User-defined Section Searching

Section searching for user-defined sections returns documents in which one or more terms occur in a user-defined section.

For user-defined section searching, the WITHIN operator takes the name of a user-defined section.

Sentences and Paragraphs as Sections

ConText provides two system-level, predefined sections, sentence and paragraph, for sentence/paragraph searching; however, to enable ConText to identify sentence and paragraphs as sections, sentence and paragraph delimiters must be specified for the text lexer (BASIC LEXER Tile).

BASIC LEXER provides three attributes (punctuations, whitespace, and newline) for specifying sentence and paragraph delimiters.

Sentence Delimiters

Sentence delimiters are characters that, when they occur in the following sequence, indicate the end of a sentence and the beginning of a new sentence:

token -> punctuation character(s) -> whitespace character(s)

Paragraph Delimiters

Paragraph delimiters are characters that, when they occur in any of the following sequences, indicate the end of a paragraph and the beginning of a new paragraph:

token -> punctuation character(s) -> whitespace character(s) -> newline character(s)

token -> punctuation character(s) -> newline character(s) -> newline character(s)

By definition, paragraph delimiters also serve as sentence delimiters.

User-Defined Sections

A user-defined section is a body of text, delimited by user-specified start and end tags, within a document. ConText allows users to control the behavior/interaction of user-defined sections through the definition of sections as top-level or self-enclosing sections.

User-defined sections must be assigned a name and grouped into a section group. Sections are not created as individual, stand-alone objects. Instead, users create sections by adding them to an existing section group.

Note:

If user-defined sections are used in conjunction with sentence/paragraph sections, sentence and paragraph are reserved words and cannot be used as section names.

See Also:

For examples of creating section groups and adding, as well as removing, sections in section groups, see "Managing User-defined Document Sections" in Chapter 9, "Setting Up and Managing Text".

Start and End Tags

The beginning of a user-defined section is explicitly identified by a start tag, which can be any token in the text, as long as the token is a valid token recognized by the lexer for the text column.

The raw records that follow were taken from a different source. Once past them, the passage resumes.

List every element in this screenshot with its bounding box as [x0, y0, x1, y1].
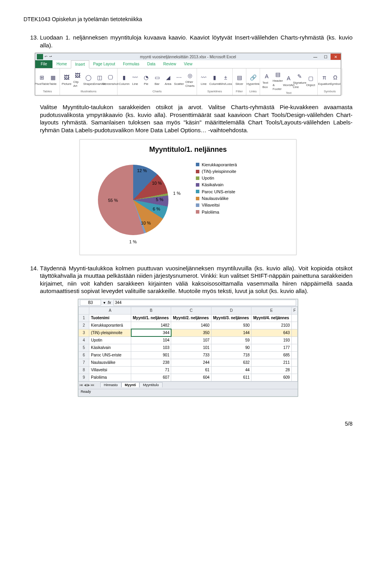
cell[interactable]	[291, 344, 297, 351]
row-header[interactable]: 5	[79, 344, 89, 351]
cell[interactable]: 350	[171, 329, 211, 336]
scatter-button[interactable]: ⋯Scatter	[175, 73, 183, 86]
cell[interactable]: 930	[211, 322, 251, 329]
cell[interactable]: 1482	[131, 322, 171, 329]
symbol-button[interactable]: ΩSymbol	[331, 73, 340, 86]
shapes-button[interactable]: ◯Shapes	[84, 73, 93, 86]
cell[interactable]: Villaveitsi	[89, 366, 131, 374]
bar-button[interactable]: ▭Bar	[153, 73, 161, 86]
cell[interactable]: Käsikalvain	[89, 344, 131, 351]
cell[interactable]	[291, 359, 297, 366]
column-button[interactable]: ▮Column	[120, 73, 128, 86]
row-header[interactable]: 2	[79, 322, 89, 329]
cell[interactable]: Upotin	[89, 336, 131, 344]
cell[interactable]: 193	[251, 336, 292, 344]
cell[interactable]: Paloliima	[89, 374, 131, 381]
cell[interactable]: (TiN)-yleispinnoite	[89, 329, 131, 336]
signature-line-button[interactable]: ✎Signature Line	[295, 72, 304, 89]
cell[interactable]: 90	[211, 344, 251, 351]
ribbon-tab[interactable]: Insert	[71, 60, 89, 68]
ribbon-tab[interactable]: Home	[52, 60, 71, 68]
picture-button[interactable]: 🖼Picture	[62, 73, 71, 86]
cell[interactable]: Paroc UNS-eriste	[89, 351, 131, 359]
column-header[interactable]	[79, 307, 89, 314]
cell[interactable]: 28	[251, 366, 292, 374]
cell[interactable]: 71	[131, 366, 171, 374]
pivottable-button[interactable]: ⊞PivotTable	[38, 73, 46, 86]
cell[interactable]	[291, 314, 297, 322]
column-header[interactable]: B	[131, 307, 171, 314]
row-header[interactable]: 9	[79, 374, 89, 381]
cell[interactable]: 607	[131, 374, 171, 381]
win-loss-button[interactable]: ±Win/Loss	[221, 73, 230, 86]
cell[interactable]: 101	[171, 344, 211, 351]
equation-button[interactable]: πEquation	[320, 73, 329, 86]
cell[interactable]: 144	[211, 329, 251, 336]
row-header[interactable]: 3	[79, 329, 89, 336]
cell[interactable]: 1460	[171, 322, 211, 329]
cell[interactable]: 103	[131, 344, 171, 351]
sheet-tab[interactable]: Hinnasto	[100, 382, 121, 387]
line-button[interactable]: 〰Line	[199, 73, 208, 86]
cell[interactable]: 344	[131, 329, 171, 336]
slicer-button[interactable]: ▤Slicer	[235, 73, 244, 86]
cell[interactable]: 177	[251, 344, 292, 351]
ribbon-tab[interactable]: Formulas	[119, 60, 143, 68]
ribbon-tab[interactable]: Page Layout	[89, 60, 119, 68]
cell[interactable]: 2103	[251, 322, 292, 329]
cell[interactable]: 632	[211, 359, 251, 366]
cell[interactable]: 44	[211, 366, 251, 374]
cell[interactable]: 611	[211, 374, 251, 381]
ribbon-tab[interactable]: Review	[159, 60, 180, 68]
screenshot-button[interactable]: 🖵Screenshot	[106, 73, 115, 86]
clip-art-button[interactable]: 🖼Clip Art	[73, 71, 82, 88]
cell[interactable]: Myynti/3. neljännes	[211, 314, 251, 322]
hyperlink-button[interactable]: 🔗Hyperlink	[249, 73, 257, 86]
other-charts-button[interactable]: ◎Other Charts	[186, 71, 194, 88]
ribbon-tab[interactable]: View	[180, 60, 197, 68]
column-header[interactable]: F	[291, 307, 297, 314]
row-header[interactable]: 8	[79, 366, 89, 374]
cell[interactable]: 244	[171, 359, 211, 366]
cell[interactable]: Naulausvälike	[89, 359, 131, 366]
cell[interactable]: 104	[131, 336, 171, 344]
column-header[interactable]: A	[89, 307, 131, 314]
area-button[interactable]: ◢Area	[164, 73, 172, 86]
row-header[interactable]: 7	[79, 359, 89, 366]
row-header[interactable]: 4	[79, 336, 89, 344]
cell[interactable]: 238	[131, 359, 171, 366]
cell[interactable]	[291, 336, 297, 344]
ribbon-tab[interactable]: Data	[143, 60, 159, 68]
text-box-button[interactable]: AText Box	[262, 72, 271, 89]
cell[interactable]: 211	[251, 359, 292, 366]
column-header[interactable]: C	[171, 307, 211, 314]
cell[interactable]	[291, 374, 297, 381]
cell[interactable]	[291, 351, 297, 359]
cell[interactable]: 643	[251, 329, 292, 336]
cell[interactable]: 107	[171, 336, 211, 344]
cell[interactable]: 61	[171, 366, 211, 374]
cell[interactable]: 733	[171, 351, 211, 359]
cell[interactable]: Myynti/4. neljännes	[251, 314, 292, 322]
cell[interactable]: Myynti/2. neljännes	[171, 314, 211, 322]
header-footer-button[interactable]: ▤Header & Footer	[273, 70, 282, 91]
wordart-button[interactable]: AWordArt	[284, 74, 293, 87]
column-header[interactable]: E	[251, 307, 292, 314]
object-button[interactable]: ▢Object	[306, 74, 315, 87]
column-button[interactable]: ▮Column	[210, 73, 219, 86]
row-header[interactable]: 1	[79, 314, 89, 322]
cell[interactable]: 685	[251, 351, 292, 359]
cell[interactable]: Kierukkaporanterä	[89, 322, 131, 329]
cell[interactable]: Myynti/1. neljännes	[131, 314, 171, 322]
pie-button[interactable]: ◔Pie	[142, 73, 150, 86]
cell[interactable]: 609	[251, 374, 292, 381]
ribbon-tab[interactable]: File	[35, 60, 52, 68]
column-header[interactable]: D	[211, 307, 251, 314]
cell[interactable]: 718	[211, 351, 251, 359]
table-button[interactable]: ▦Table	[49, 73, 57, 86]
sheet-tab[interactable]: Myyntitulo	[139, 382, 163, 387]
cell[interactable]: 901	[131, 351, 171, 359]
row-header[interactable]: 6	[79, 351, 89, 359]
cell[interactable]: 604	[171, 374, 211, 381]
cell[interactable]: 59	[211, 336, 251, 344]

Each section must have a start tag.

The end of a section can be identified explicitly by an end tag or implicitly by the occurrence of the next occurring start tag, depending on whether the section is defined as a top-level or self-enclosing section. As a result, end tags can be optional. Similar to start tags, end tags can be any token in the text, as long as the token can be recognized by the lexer.

Note:

Start and end tags are case-sensitive if the text index for which they are defined is case-sensitive.

For documentation purposes, all references to start and end tags in this section are presented in uppercase.

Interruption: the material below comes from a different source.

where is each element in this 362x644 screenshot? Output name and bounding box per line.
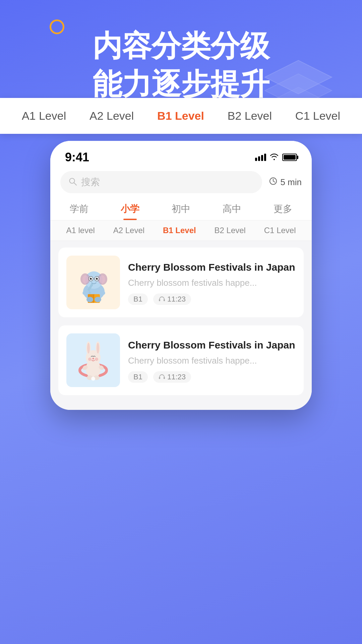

For more information about case-sensitivity in text indexes, see "Text Indexes" in this chapter.

Start and end tags are stored as part of the ConText index, but do not take up space in the index. For example, a document contains the following string, where <TITLE> and </TITLE> are defined as start and end tags:

<TITLE>cats</TITLE> make good pets

The string is indexed by ConText as:

cats make good pets

which enables searching on phrases such as cats make.

In addition, start and end tags do not produce hits if searched upon.

Suggestion:

Because each occurrence of a token that is defined as a start/end tag indicates the beginning/end of a section, specify tokens for start and end tags that are as distinctive as possible. Include any non-alphanumeric characters such as colons ': ' or angle brackets '<>' which help to uniquely identify the tokens.

For example, the token TITLE by itself does not make a good start tag, because it is a common word and ConText would record the start of a new section each time the token was encountered in the text. A better start tag would be the string <TITLE> or TITLE:.

Top-level Sections

A top-level section is only closed (implicitly) by the next occurring top-level section or (explicitly) by the occurrence of the end tag for the section; however, end tags are not required for top-level sections. In addition, a top-level section implicitly closes all sections that are not defined as top-level.

Top-level sections cannot enclose themselves or each other. As a result, if a section is defined as top-level, it cannot also be defined as self-enclosing.

Self-Enclosing Sections

A self-enclosing section is only closed (explicitly) when the end tag for the section is encountered or (implicitly) when a top-level section is encountered. As a result, end tags are required for sections that are defined as self-enclosing.

Self-enclosing sections support defining tags such as the table tag <TD> in HTML as a start tag. Table data in HTML is always explicitly ended with the </TD> tag. In addition, tables in HTML can have embedded or nested tables.

If a section is not defined as self-enclosing, the section is implicitly closed when another start tag is encountered. For example, the paragraph tag <P> in HTML can be defined as a start tag for a section that is not self-enclosing, because paragraphs in HTML are sometimes explicitly ended with the </P> tag, but are often ended implicitly with the start of another tag.

Startjoin and Endjoin Characters

To enable defining document sections, ConText supports specifying non-alphanumeric characters (e.g. hyphens, colons, periods, brackets) using the startjoins and endjoins attribute for the BASIC LEXER Tile.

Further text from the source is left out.